(Exercise inputs)

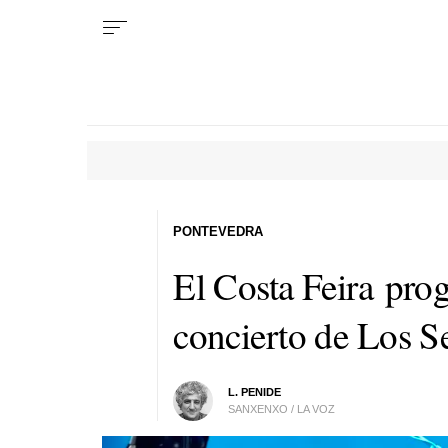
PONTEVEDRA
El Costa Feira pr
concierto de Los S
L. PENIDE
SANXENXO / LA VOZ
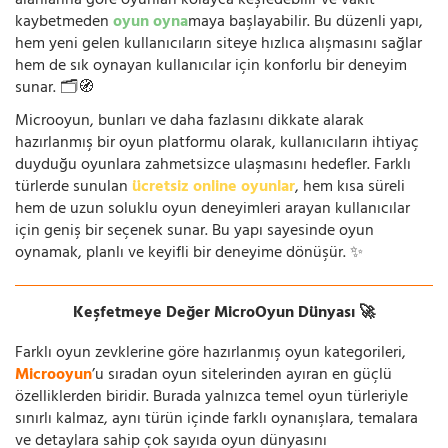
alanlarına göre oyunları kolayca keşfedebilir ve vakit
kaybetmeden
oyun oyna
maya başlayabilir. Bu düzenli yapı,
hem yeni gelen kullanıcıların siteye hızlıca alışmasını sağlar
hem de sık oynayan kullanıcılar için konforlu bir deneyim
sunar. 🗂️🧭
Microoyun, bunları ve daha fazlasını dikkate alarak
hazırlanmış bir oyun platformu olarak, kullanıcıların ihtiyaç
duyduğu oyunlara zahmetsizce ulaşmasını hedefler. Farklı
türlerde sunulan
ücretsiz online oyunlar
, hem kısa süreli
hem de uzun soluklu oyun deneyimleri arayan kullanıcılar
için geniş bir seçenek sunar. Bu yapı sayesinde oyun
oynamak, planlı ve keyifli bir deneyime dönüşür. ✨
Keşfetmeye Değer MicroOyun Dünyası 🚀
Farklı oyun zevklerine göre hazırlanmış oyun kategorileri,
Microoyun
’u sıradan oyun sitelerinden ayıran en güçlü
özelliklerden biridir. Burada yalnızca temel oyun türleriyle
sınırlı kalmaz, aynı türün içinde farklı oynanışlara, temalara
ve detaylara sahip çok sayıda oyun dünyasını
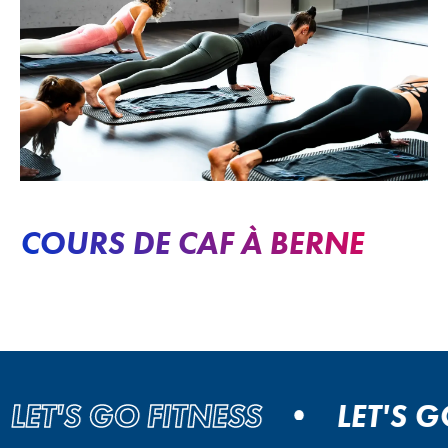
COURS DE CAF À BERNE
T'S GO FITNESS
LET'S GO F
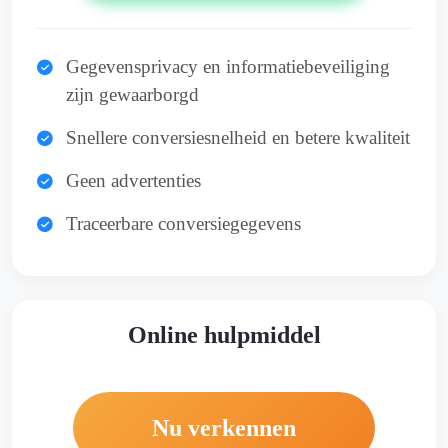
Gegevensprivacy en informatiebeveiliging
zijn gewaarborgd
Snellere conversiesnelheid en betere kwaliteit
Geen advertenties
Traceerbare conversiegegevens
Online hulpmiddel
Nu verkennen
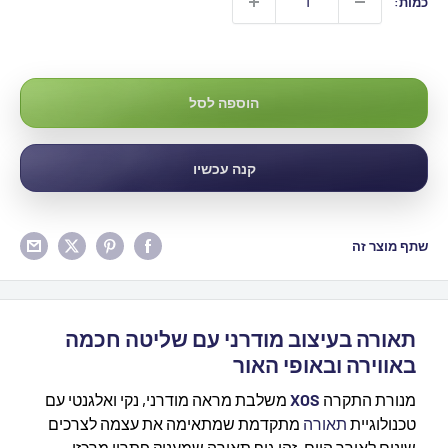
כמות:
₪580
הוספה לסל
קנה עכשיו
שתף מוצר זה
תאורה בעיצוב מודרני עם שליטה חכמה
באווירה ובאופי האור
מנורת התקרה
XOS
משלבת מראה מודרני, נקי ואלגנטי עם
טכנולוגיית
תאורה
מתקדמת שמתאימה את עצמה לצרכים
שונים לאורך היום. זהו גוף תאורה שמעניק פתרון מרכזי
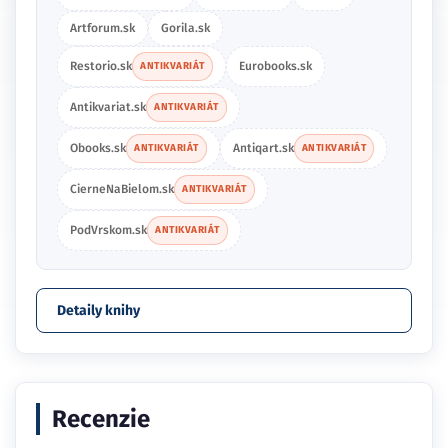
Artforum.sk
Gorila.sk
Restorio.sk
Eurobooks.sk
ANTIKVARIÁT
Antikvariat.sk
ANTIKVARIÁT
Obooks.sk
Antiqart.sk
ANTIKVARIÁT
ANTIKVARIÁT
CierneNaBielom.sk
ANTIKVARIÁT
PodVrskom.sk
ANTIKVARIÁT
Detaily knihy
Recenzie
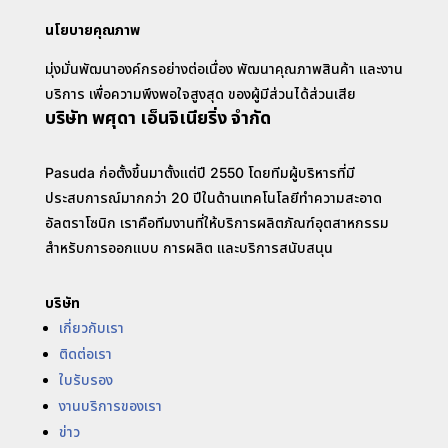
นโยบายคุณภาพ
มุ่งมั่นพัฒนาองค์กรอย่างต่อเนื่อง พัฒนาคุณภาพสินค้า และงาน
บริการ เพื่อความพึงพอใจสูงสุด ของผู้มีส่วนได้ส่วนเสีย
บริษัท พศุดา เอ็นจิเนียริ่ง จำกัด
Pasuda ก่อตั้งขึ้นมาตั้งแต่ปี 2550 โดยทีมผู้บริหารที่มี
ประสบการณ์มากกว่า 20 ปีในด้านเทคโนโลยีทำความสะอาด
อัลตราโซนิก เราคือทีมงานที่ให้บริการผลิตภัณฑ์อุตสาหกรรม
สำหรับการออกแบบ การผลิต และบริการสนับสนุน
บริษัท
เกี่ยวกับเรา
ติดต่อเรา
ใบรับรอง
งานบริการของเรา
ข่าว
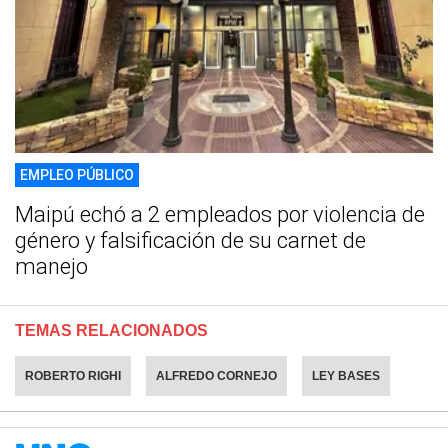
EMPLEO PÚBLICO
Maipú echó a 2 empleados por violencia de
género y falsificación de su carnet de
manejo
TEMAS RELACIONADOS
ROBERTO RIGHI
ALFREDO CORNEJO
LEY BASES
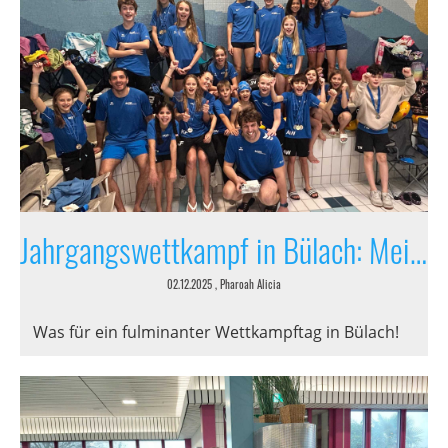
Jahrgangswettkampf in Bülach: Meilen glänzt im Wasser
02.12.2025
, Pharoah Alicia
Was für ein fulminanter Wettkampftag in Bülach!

(End Exercise inputs)

_Exercise_. Reproduce the material in full, word for word, and omit the pictures.

_Written response_.
PONTEVEDRA
El Costa Feira pr
concierto de Los S
L. PENIDE
SANXENXO / LA VOZ
alanlarına göre oyunları kolayca keşfedebilir ve vakit
kaybetmeden
oyun oyna
maya başlayabilir. Bu düzenli yapı,
hem yeni gelen kullanıcıların siteye hızlıca alışmasını sağlar
hem de sık oynayan kullanıcılar için konforlu bir deneyim
sunar. 🗂️🧭
Microoyun, bunları ve daha fazlasını dikkate alarak
hazırlanmış bir oyun platformu olarak, kullanıcıların ihtiyaç
duyduğu oyunlara zahmetsizce ulaşmasını hedefler. Farklı
türlerde sunulan
ücretsiz online oyunlar
, hem kısa süreli
hem de uzun soluklu oyun deneyimleri arayan kullanıcılar
için geniş bir seçenek sunar. Bu yapı sayesinde oyun
oynamak, planlı ve keyifli bir deneyime dönüşür. ✨
Keşfetmeye Değer MicroOyun Dünyası 🚀
Farklı oyun zevklerine göre hazırlanmış oyun kategorileri,
Microoyun
’u sıradan oyun sitelerinden ayıran en güçlü
özelliklerden biridir. Burada yalnızca temel oyun türleriyle
sınırlı kalmaz, aynı türün içinde farklı oynanışlara, temalara
ve detaylara sahip çok sayıda oyun dünyasını
COURS DE CAF À BERNE
T'S GO FITNESS
LET'S GO F
Gegevensprivacy en informatiebeveiliging
zijn gewaarborgd
Snellere conversiesnelheid en betere kwaliteit
Geen advertenties
Traceerbare conversiegegevens
Online hulpmiddel
Nu verkennen
כמות:
₪580
הוספה לסל
קנה עכשיו
שתף מוצר זה
תאורה בעיצוב מודרני עם שליטה חכמה
באווירה ובאופי האור
מנורת התקרה
XOS
משלבת מראה מודרני, נקי ואלגנטי עם
טכנולוגיית
תאורה
מתקדמת שמתאימה את עצמה לצרכים
שונים לאורך היום. זהו גוף תאורה שמעניק פתרון מרכזי
Artforum.sk
Gorila.sk
Restorio.sk
Eurobooks.sk
ANTIKVARIÁT
Antikvariat.sk
ANTIKVARIÁT
Obooks.sk
Antiqart.sk
ANTIKVARIÁT
ANTIKVARIÁT
CierneNaBielom.sk
ANTIKVARIÁT
PodVrskom.sk
ANTIKVARIÁT
Detaily knihy
Recenzie
นโยบายคุณภาพ
มุ่งมั่นพัฒนาองค์กรอย่างต่อเนื่อง พัฒนาคุณภาพสินค้า และงาน
บริการ เพื่อความพึงพอใจสูงสุด ของผู้มีส่วนได้ส่วนเสีย
บริษัท พศุดา เอ็นจิเนียริ่ง จำกัด
Pasuda ก่อตั้งขึ้นมาตั้งแต่ปี 2550 โดยทีมผู้บริหารที่มี
ประสบการณ์มากกว่า 20 ปีในด้านเทคโนโลยีทำความสะอาด
อัลตราโซนิก เราคือทีมงานที่ให้บริการผลิตภัณฑ์อุตสาหกรรม
สำหรับการออกแบบ การผลิต และบริการสนับสนุน
บริษัท
เกี่ยวกับเรา
ติดต่อเรา
ใบรับรอง
งานบริการของเรา
ข่าว
EMPLEO PÚBLICO
Maipú echó a 2 empleados por violencia de
género y falsificación de su carnet de
manejo
TEMAS RELACIONADOS
ROBERTO RIGHI
ALFREDO CORNEJO
LEY BASES
Jahrgangswettkampf in Bülach: Meilen glänzt im Wasser
02.12.2025
, Pharoah Alicia
Was für ein fulminanter Wettkampftag in Bülach!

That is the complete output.